Exercise directions:
Begin at the line below that has "vagas. O dado mais concreto para acompanhar é" and stop after the line that has "O principal ponto". Please restate only those lines, word for word.

(Beginning of Supplied material)

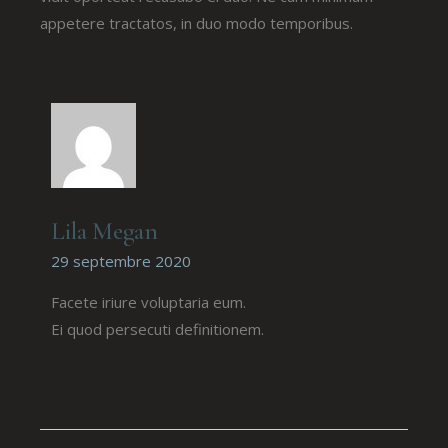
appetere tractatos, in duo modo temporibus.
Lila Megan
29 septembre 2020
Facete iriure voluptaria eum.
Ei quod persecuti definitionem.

(End of Supplied material)
(Beginning of Supplied material)

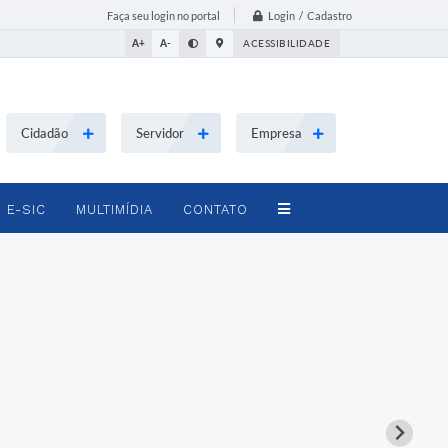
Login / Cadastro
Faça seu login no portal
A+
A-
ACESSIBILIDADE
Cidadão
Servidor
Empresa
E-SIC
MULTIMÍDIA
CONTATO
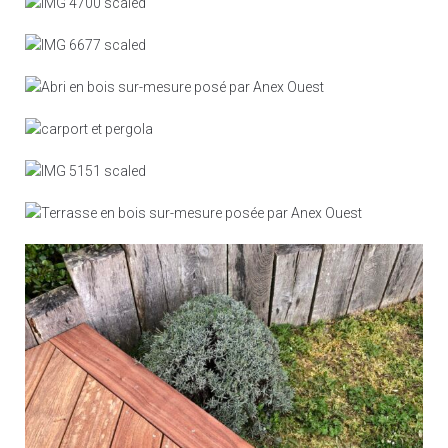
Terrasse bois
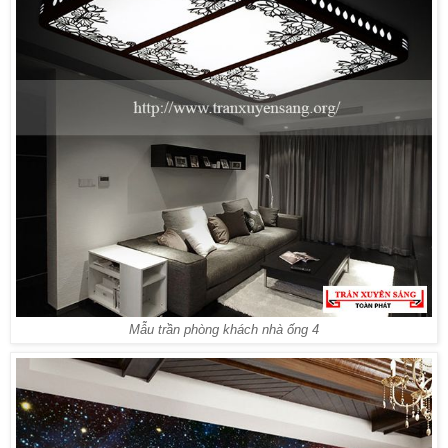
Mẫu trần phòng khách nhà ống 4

(End of Supplied material)
(Beginning of Supplied material)

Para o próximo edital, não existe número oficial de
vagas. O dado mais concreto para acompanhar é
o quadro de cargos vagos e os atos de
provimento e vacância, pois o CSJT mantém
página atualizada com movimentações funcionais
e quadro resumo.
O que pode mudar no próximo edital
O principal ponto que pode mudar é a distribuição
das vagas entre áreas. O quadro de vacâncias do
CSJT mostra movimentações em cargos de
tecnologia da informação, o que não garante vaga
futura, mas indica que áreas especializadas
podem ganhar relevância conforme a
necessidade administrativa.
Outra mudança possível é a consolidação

(End of Supplied material)

Output of the exercise:
vagas. O dado mais concreto para acompanhar é
o quadro de cargos vagos e os atos de
provimento e vacância, pois o CSJT mantém
página atualizada com movimentações funcionais
e quadro resumo.
O que pode mudar no próximo edital
O principal ponto que pode mudar é a distribuição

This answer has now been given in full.